## [WHAT YOU HAVE TO DO]
Each record that follows is to be transcribed exactly, excluding its images.

Page-level text extractions:

***

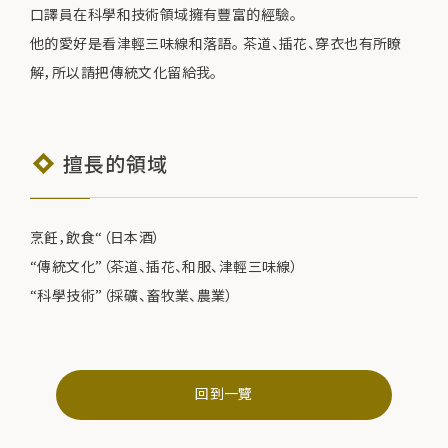
口譯員在科學和技術領域擁有豐富的經驗。
他的愛好是看津輕三味線和落語。 茶道、插花、穿衣也有所瞭
解，所以請把傳統文化留給我。
擅長的領域
烹飪，飲食“（日本酒）
“傳統文化”（茶道、插花、和服、津輕三味線）
“科學技術”（採礦、畜牧業、農業）
回到一覽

***

## [EXPECTED OUTPUT]
口譯員在科學和技術領域擁有豐富的經驗。
他的愛好是看津輕三味線和落語。 茶道、插花、穿衣也有所瞭
解，所以請把傳統文化留給我。
擅長的領域
烹飪，飲食“（日本酒）
“傳統文化”（茶道、插花、和服、津輕三味線）
“科學技術”（採礦、畜牧業、農業）
回到一覽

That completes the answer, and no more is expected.